## Input data
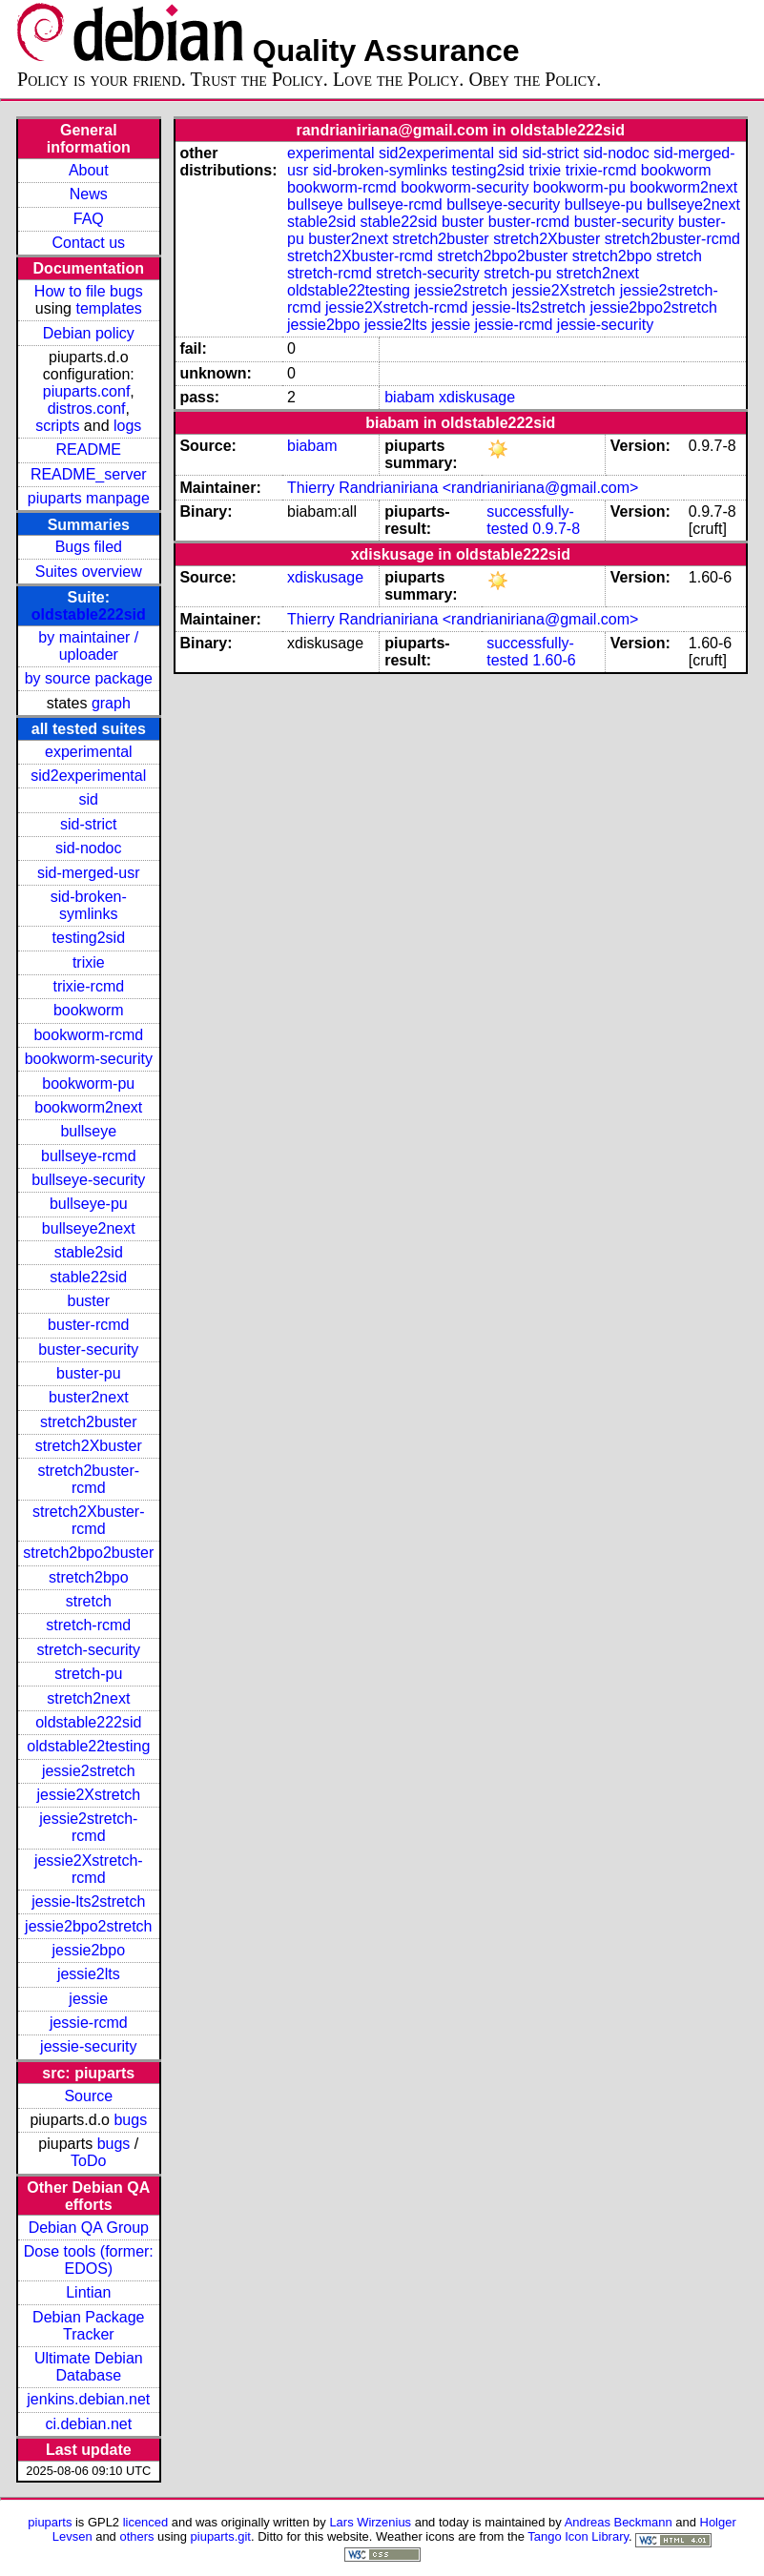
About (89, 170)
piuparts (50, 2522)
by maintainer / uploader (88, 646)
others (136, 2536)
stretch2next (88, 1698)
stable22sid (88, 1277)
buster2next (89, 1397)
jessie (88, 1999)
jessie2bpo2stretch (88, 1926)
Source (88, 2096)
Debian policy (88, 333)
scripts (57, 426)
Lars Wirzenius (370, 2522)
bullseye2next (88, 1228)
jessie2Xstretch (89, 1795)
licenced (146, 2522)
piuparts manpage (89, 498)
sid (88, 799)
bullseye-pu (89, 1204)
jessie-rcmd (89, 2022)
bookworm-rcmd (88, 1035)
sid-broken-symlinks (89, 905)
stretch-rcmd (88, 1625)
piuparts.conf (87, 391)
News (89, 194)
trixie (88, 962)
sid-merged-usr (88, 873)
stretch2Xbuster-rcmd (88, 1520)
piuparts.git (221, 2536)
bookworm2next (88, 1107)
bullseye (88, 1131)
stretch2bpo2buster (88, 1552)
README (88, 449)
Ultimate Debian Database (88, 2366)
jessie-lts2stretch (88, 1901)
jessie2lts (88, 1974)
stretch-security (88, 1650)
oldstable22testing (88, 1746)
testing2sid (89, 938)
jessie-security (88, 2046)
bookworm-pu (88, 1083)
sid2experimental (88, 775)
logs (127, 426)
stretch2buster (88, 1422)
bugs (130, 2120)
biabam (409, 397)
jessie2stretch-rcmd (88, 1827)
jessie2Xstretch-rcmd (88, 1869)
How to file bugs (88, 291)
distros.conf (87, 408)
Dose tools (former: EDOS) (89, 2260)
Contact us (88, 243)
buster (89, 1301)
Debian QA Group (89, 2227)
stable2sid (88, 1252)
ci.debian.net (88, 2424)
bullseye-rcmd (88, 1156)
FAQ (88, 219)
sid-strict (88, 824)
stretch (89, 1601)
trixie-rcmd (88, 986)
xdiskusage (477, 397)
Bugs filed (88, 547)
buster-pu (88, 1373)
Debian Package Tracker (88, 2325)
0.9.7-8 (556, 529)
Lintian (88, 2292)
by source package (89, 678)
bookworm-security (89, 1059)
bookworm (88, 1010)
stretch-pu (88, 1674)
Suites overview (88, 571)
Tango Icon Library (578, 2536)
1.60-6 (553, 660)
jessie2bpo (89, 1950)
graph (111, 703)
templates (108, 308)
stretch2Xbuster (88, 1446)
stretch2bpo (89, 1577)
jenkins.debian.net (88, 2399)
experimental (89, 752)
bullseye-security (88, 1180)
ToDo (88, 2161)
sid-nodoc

## Your objective
Should a record include a picture, drop the picture and write out the remainder exactly.

## Answer to the problem
About (89, 170)
piuparts (50, 2522)
by maintainer / uploader (88, 646)
others (136, 2536)
stretch2next (88, 1698)
stable22sid (88, 1277)
buster2next (89, 1397)
jessie (88, 1999)
jessie2bpo2stretch (88, 1926)
Source (88, 2096)
Debian policy (88, 333)
scripts (57, 426)
Lars Wirzenius (370, 2522)
bullseye2next (88, 1228)
jessie2Xstretch (89, 1795)
licenced (146, 2522)
piuparts manpage (89, 498)
sid (88, 799)
bullseye-pu (89, 1204)
jessie-rcmd (89, 2022)
bookworm-rcmd (88, 1035)
sid-broken-symlinks (89, 905)
stretch-rcmd (88, 1625)
piuparts.conf (87, 391)
News (89, 194)
trixie (88, 962)
sid-merged-usr (88, 873)
stretch2Xbuster-rcmd (88, 1520)
piuparts.git (221, 2536)
bookworm2next (88, 1107)
bullseye (88, 1131)
stretch2bpo2buster (88, 1552)
README (88, 449)
Ultimate Debian Database (88, 2366)
jessie-lts2stretch (88, 1901)
jessie2lts (88, 1974)
stretch-security (88, 1650)
oldstable22testing (88, 1746)
testing2sid (89, 938)
jessie-security (88, 2046)
bookworm-pu (88, 1083)
sid2experimental (88, 775)
logs (127, 426)
stretch2buster (88, 1422)
bugs (130, 2120)
biabam (409, 397)
jessie2stretch-rcmd (88, 1827)
jessie2Xstretch-rcmd (88, 1869)
How to file bugs (88, 291)
distros.conf (87, 408)
Dose tools (former: EDOS) (89, 2260)
Contact us (88, 243)
buster (89, 1301)
Debian QA Group (89, 2227)
stable2sid (88, 1252)
ci.debian.net (88, 2424)
bullseye-rcmd (88, 1156)
FAQ (88, 219)
sid-strict (88, 824)
stretch (89, 1601)
trixie-rcmd (88, 986)
xdiskusage (477, 397)
Bugs filed (88, 547)
buster-pu (88, 1373)
Debian Package Tracker (88, 2325)
0.9.7-8 (556, 529)
Lintian (88, 2292)
by source package (89, 678)
bookworm-security (89, 1059)
bookworm (88, 1010)
stretch-pu (88, 1674)
Suites overview (88, 571)
Tango Icon Library (578, 2536)
1.60-6 (553, 660)
jessie2bpo (89, 1950)
graph (111, 703)
templates (108, 308)
stretch2Xbuster (88, 1446)
stretch2bpo (89, 1577)
jenkins.debian.net (88, 2399)
experimental (89, 752)
bullseye-security (88, 1180)
ToDo (88, 2161)
sid-nodoc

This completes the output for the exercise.